“Dear Agnes,” she said, “and dear Canon, I see you have got something to say to me. Oh, those darling children!”
But their parents’ tribute had to be added to hers.
“That is a sweet song,” said Agnes. “So full of morning, is it not, and of feeling? I thought the place where the church-bells came in was quite, quite perfect. An early service, I suppose.”
Mrs. Owen looked rather timid for a moment, but was brave again.
“Yes, that is the motif for the next song,” she said. “I am planning (is it not audacious?) a whole cycle. The next will be ‘Galahad’s Mass.’ Oh, Canon Alington, that is not Romish of me, is it?

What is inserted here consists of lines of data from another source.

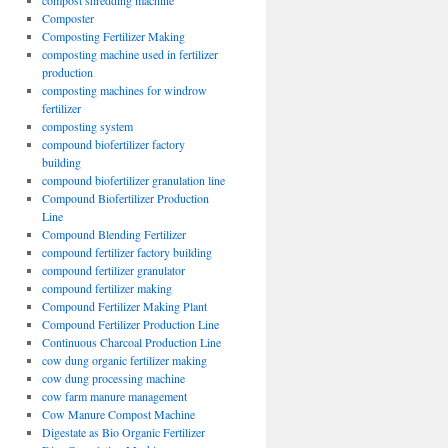
compost shredding machine
Composter
Composting Fertilizer Making
composting machine used in fertilizer
production
composting machines for windrow
fertilizer
composting system
compound biofertilizer factory
building
compound biofertilizer granulation line
Compound Biofertilizer Production
Line
Compound Blending Fertilizer
compound fertilizer factory building
compound fertilizer granulator
compound fertilizer making
Compound Fertilizer Making Plant
Compound Fertilizer Production Line
Continuous Charcoal Production Line
cow dung organic fertilizer making
cow dung processing machine
cow farm manure management
Cow Manure Compost Machine
Digestate as Bio Organic Fertilizer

They were called masses in England, were they not, until the Reformation?”
“Undoubtedly,” said Canon Alington. “You can give no offence except to the narrow-minded by using the word. And then?”

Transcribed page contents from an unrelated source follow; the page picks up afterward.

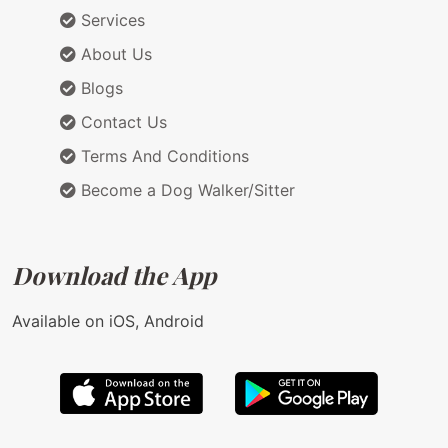
Services
About Us
Blogs
Contact Us
Terms And Conditions
Become a Dog Walker/Sitter
Download the App
Available on iOS, Android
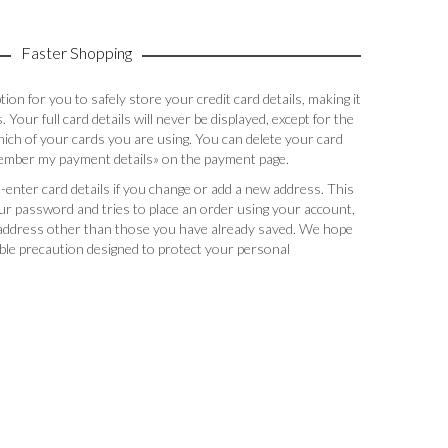
Faster Shopping
on for you to safely store your credit card details, making it
 Your full card details will never be displayed, except for the
hich of your cards you are using. You can delete your card
member my payment details» on the payment page.
e-enter card details if you change or add a new address. This
r password and tries to place an order using your account,
y address other than those you have already saved. We hope
able precaution designed to protect your personal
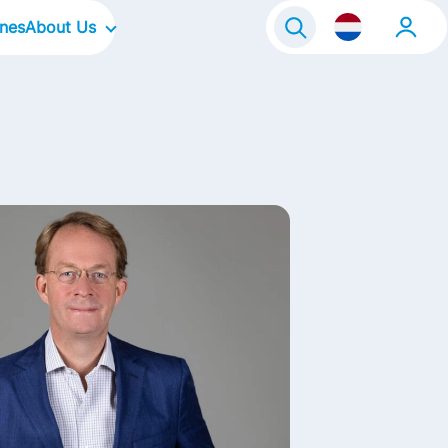
ines
About Us
raineeship
Our Company
Onze locaties
Our Culture
Our Focus Areas
Our Brands
Our Stories
Contact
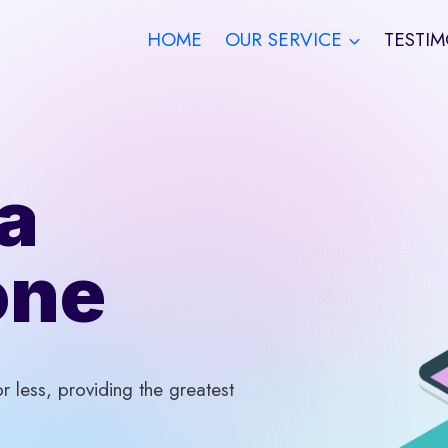
HOME
OUR SERVICE
TESTIM
a
one
 less, providing the greatest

Mrs. Owen gave a long-gasping sigh.
“Ah! what a relief,” she said. “I felt bound to consult you, and I was afraid you might think it rather risky to call it by that name. Well, after that, there is going to be ‘Galahad’s Adventure,’ which was foreshadowed in the second verse of the ‘Good-morning’! Then there will be ‘Galahad’s Matins,’ and another adventure, and then his dreams. I thought,” and the composer (words and music) laughed gently, “I thought after two adventures he might sleep a little in the afternoon.”

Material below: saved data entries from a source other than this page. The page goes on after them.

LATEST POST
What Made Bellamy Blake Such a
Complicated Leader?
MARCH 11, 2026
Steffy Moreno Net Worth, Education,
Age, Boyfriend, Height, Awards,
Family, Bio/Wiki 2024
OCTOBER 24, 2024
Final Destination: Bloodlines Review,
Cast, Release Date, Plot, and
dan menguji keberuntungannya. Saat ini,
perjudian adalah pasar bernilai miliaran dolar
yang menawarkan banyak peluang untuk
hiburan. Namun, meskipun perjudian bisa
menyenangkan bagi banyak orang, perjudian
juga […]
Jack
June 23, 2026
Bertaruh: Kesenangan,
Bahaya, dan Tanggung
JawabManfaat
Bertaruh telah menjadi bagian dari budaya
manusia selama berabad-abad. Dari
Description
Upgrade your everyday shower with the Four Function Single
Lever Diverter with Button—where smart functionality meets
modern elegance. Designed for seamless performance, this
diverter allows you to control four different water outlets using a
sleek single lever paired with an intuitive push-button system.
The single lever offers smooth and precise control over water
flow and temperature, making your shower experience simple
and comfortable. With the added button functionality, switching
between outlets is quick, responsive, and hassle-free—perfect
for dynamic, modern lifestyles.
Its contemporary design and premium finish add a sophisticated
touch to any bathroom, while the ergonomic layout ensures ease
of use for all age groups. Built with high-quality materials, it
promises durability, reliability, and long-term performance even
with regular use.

“Very beautiful, very poetical!” said Canon Alington.
“And then—oh, I wonder if you will say it is borrowed from ‘Siegfried?’—there will be a little intermezzo for the piano and perhaps a violin, describing his thoughts when he wakes and muses all by himself in the forest. Really, really it is quite different from the ‘Waldweben.’ And then comes his even-song, which is just a little hymn I composed, and then at the end ‘Galahad’s Good-night,’ which I think I sang to you a year ago. And—oh, Agnes and Canon Alington, I have a bone to pick with you; Mr. Hugh was there that night, and you—yes, you did—you encouraged me to sing before him. How could you? How cruel! I never knew that he sang at all then. I should never have dared.”